April 23, 2017 Posted by | Biology, Books, Demographics, Genetics, Mathematics, Statistics | Leave a comment

Biodemography of aging (III)

Latent class representation of the Grade of Membership model.
Singular value decomposition.
Affine space.
Lebesgue measure.
General linear position.

The links above are links to topics I looked up while reading the second half of the book. The first link is quite relevant to the book’s coverage as a comprehensive longitudinal Grade of Membership (-GoM) model is covered in chapter 17. Relatedly, chapter 18 covers linear latent structure (-LLS) models, and as observed in the book LLS is a generalization of GoM. As should be obvious from the nature of the links some of the stuff included in the second half of the text is highly technical, and I’ll readily admit I was not fully able to understand all the details included in the coverage of chapters 17 and 18 in particular. On account of the technical nature of the coverage in Part 2 I’m not sure I’ll cover the second half of the book in much detail, though I probably shall devote at least one more post to some of those topics, as they were quite interesting even if some of the details were difficult to follow.

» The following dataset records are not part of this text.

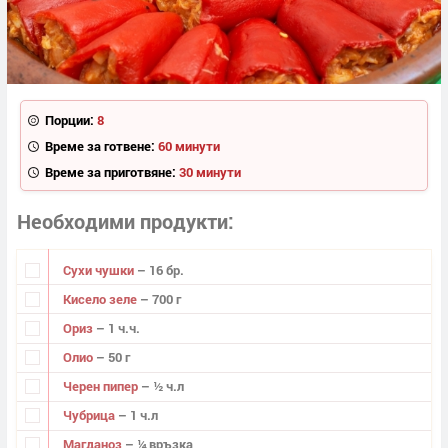
Порции:
8
Време за готвене:
60 минути
Време за приготвяне:
30 минути
Необходими продукти
Сухи чушки
– 16 бр.
Кисело зеле
– 700 г
Ориз
– 1 ч.ч.
Олио
– 50 г
Черен пипер
– ½ ч.л
Чубрица
– 1 ч.л
Магданоз
– ¼ връзка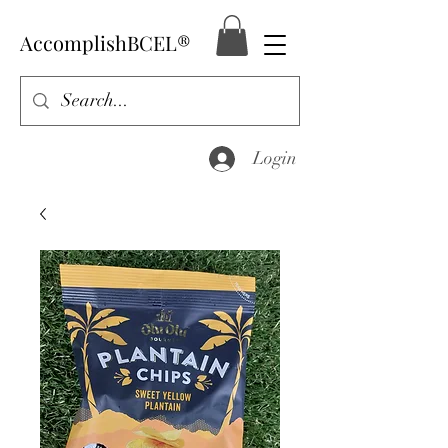
AccomplishBCEL®
Login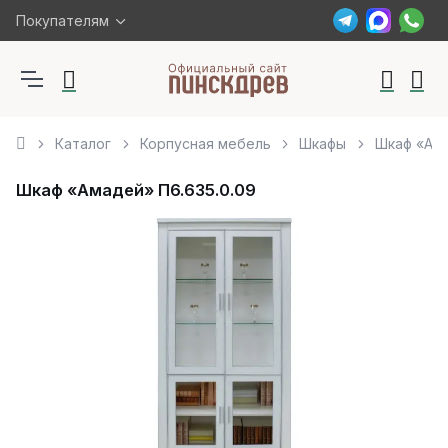
Покупателям
Каталог
Корпусная мебель
Шкафы
Шкаф «Ама
Шкаф «Амадей» П6.635.0.09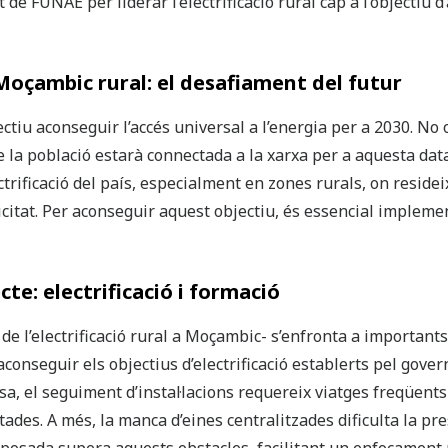
 de FUNAE per liderar l’electrificació rural cap a l’objectiu d
 Moçambic rural: el desafiament del futur
ctiu aconseguir l’accés universal a l’energia per a 2030. No 
la població estarà connectada a la xarxa per a aquesta data.
ctrificació del país, especialment en zones rurals, on residei
ricitat. Per aconseguir aquest objectiu, és essencial impleme
cte: electrificació i formació
e l’electrificació rural a Moçambic- s’enfronta a importants
onseguir els objectius d’electrificació establerts pel govern
sa, el seguiment d’instal·lacions requereix viatges freqüents 
ades. A més, la manca d’eines centralitzades dificulta la pre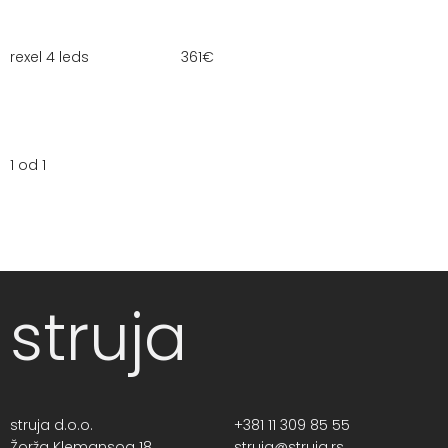
rexel 4 leds
361
€
1 od 1
struja
struja d.o.o.
+381 11 309 85 55
Žorža Klemansoa 18,
struja@struja.rs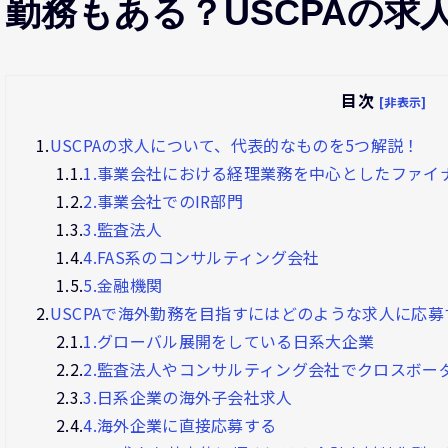
勤務もある？USCPAの求
目次
[非表示]
1.
USCPAの求人について、代表的なものを5つ解説！
1.1.
1.事業会社における経理業務を中心としたファイ
1.2.
2.事業会社でのIR部門
1.3.
3.監査法人
1.4.
4.FAS系のコンサルティング会社
1.5.
5.金融機関
2.
USCPAで海外勤務を目指すにはどのような求人に応
2.1.
1.グローバル展開をしている日系大企業
2.2.
2.監査法人やコンサルティング会社でクロスボー
2.3.
3.日系企業の海外子会社求人
2.4.
4.海外企業に直接応募する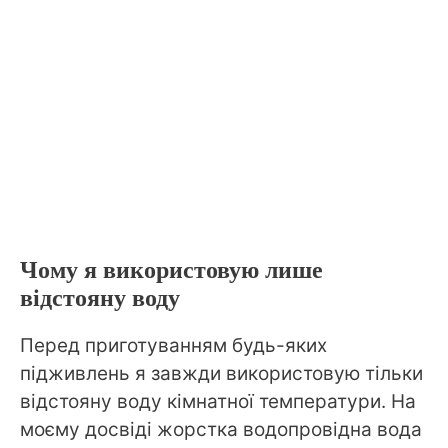
Чому я використовую лише
відстояну воду
Перед приготуванням будь-яких
підживлень я завжди використовую тільки
відстояну воду кімнатної температури. На
моєму досвіді жорстка водопровідна вода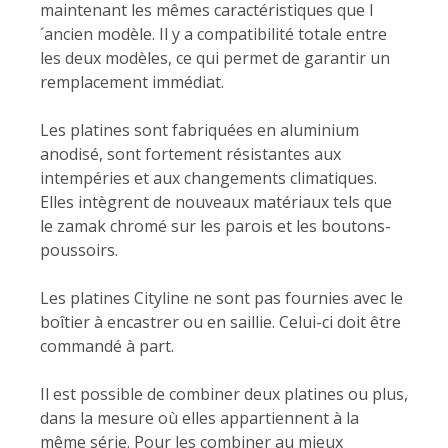
maintenant les mêmes caractéristiques que l
´ancien modèle. Il y a compatibilité totale entre
les deux modèles, ce qui permet de garantir un
remplacement immédiat.
Les platines sont fabriquées en aluminium
anodisé, sont fortement résistantes aux
intempéries et aux changements climatiques.
Elles intègrent de nouveaux matériaux tels que
le zamak chromé sur les parois et les boutons-
poussoirs.
Les platines Cityline ne sont pas fournies avec le
boîtier à encastrer ou en saillie. Celui-ci doit être
commandé à part.
Il est possible de combiner deux platines ou plus,
dans la mesure où elles appartiennent à la
même série. Pour les combiner au mieux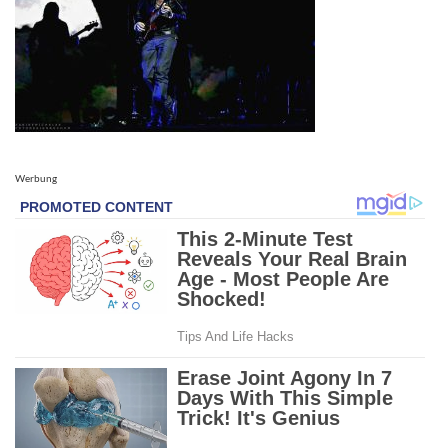
Werbung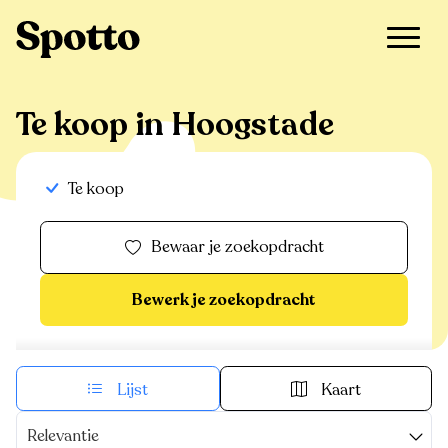
>
Te koop
>
Hoogstade
Te koop in Hoogstade
Te koop
Bewaar je zoekopdracht
Bewerk je zoekopdracht
Lijst
Kaart
Relevantie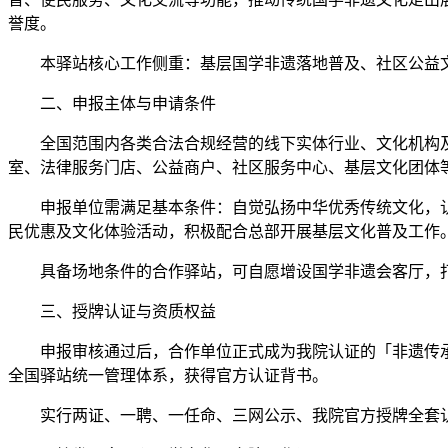
誉度。
本驿站核心工作侧重：基层国学非遗落地普及、社区公益
二、申报主体与申请条件
全国范围内各类合法合规经营的线下实体行业、文化机构
室、法律服务门店、公益商户、社区服务中心、基层文化团体
申报单位需满足基本条件：自觉弘扬中华优秀传统文化，
民优惠及文化体验活动，积极配合总部开展基层文化普及工作
具备场地条件的合作驿站，可自愿增设国学非遗会客厅，
三、授牌认证与资质权益
申报审核通过后，合作单位正式成为我院认证的「非遗传
全国驿站统一管理体系，获得官方认证背书。
实行两证、一聘、一任命、三网公示、我院官方授牌全套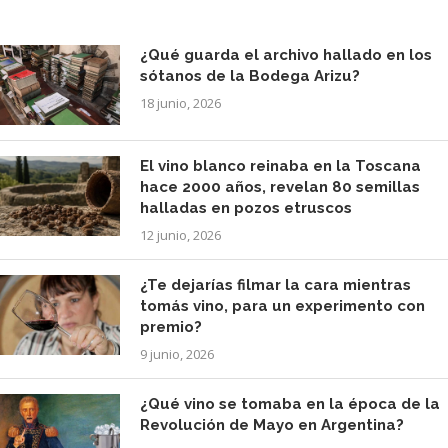
¿Qué guarda el archivo hallado en los
sótanos de la Bodega Arizu?
18 junio, 2026
El vino blanco reinaba en la Toscana
hace 2000 años, revelan 80 semillas
halladas en pozos etruscos
12 junio, 2026
¿Te dejarías filmar la cara mientras
tomás vino, para un experimento con
premio?
9 junio, 2026
¿Qué vino se tomaba en la época de la
Revolución de Mayo en Argentina?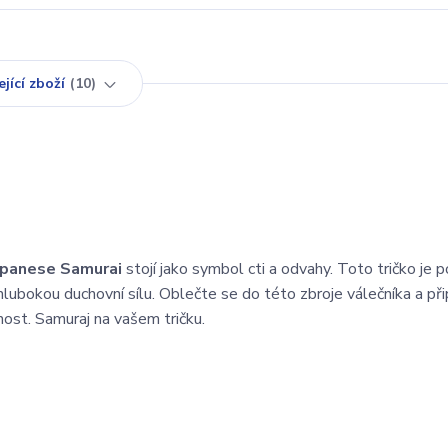
jící zboží
10
apanese Samurai
stojí jako symbol cti a odvahy. Toto tričko je 
 hlubokou duchovní sílu. Oblečte se do této zbroje válečníka a př
nost. Samuraj na vašem tričku.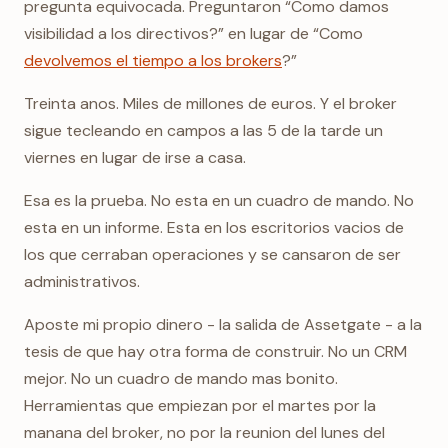
pregunta equivocada. Preguntaron “Como damos
visibilidad a los directivos?” en lugar de “Como
devolvemos el tiempo a los brokers
?”
Treinta anos. Miles de millones de euros. Y el broker
sigue tecleando en campos a las 5 de la tarde un
viernes en lugar de irse a casa.
Esa es la prueba. No esta en un cuadro de mando. No
esta en un informe. Esta en los escritorios vacios de
los que cerraban operaciones y se cansaron de ser
administrativos.
Aposte mi propio dinero - la salida de Assetgate - a la
tesis de que hay otra forma de construir. No un CRM
mejor. No un cuadro de mando mas bonito.
Herramientas que empiezan por el martes por la
manana del broker, no por la reunion del lunes del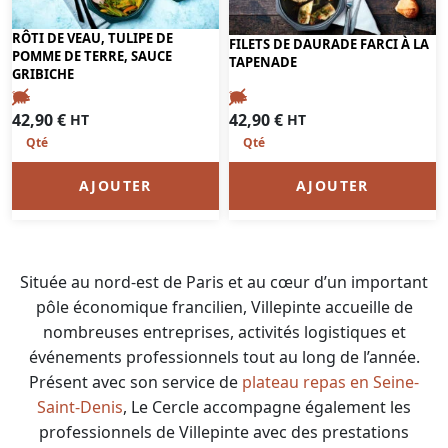
RÔTI DE VEAU, TULIPE DE
FILETS DE DAURADE FARCI À LA
POMME DE TERRE, SAUCE
TAPENADE
GRIBICHE
42,90
€
42,90
€
HT
HT
AJOUTER
AJOUTER
Située au nord-est de Paris et au cœur d’un important
pôle économique francilien, Villepinte accueille de
nombreuses entreprises, activités logistiques et
événements professionnels tout au long de l’année.
Présent avec son service de
plateau repas en Seine-
Saint-Denis
, Le Cercle accompagne également les
professionnels de Villepinte avec des prestations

I have almost finished the book at this point, and I have already decided to both give the book five stars and include it on my list of favorite books on goodreads; it’s really well written, and it provides consistently highly detailed coverage of very high quality. As I also noted in the first post about the book the authors have given readability aspects some thought, and I am sure most readers would learn quite a bit from this text even if they were to skip some of the more technical chapters. The main body of Part 2 of the book, the subtitle of which is ‘Statistical Modeling of Aging, Health, and Longevity’, is however probably in general not worth the effort of reading unless you have a solid background in statistics.

This post includes some observations and quotes from the last chapters of the book’s Part 1.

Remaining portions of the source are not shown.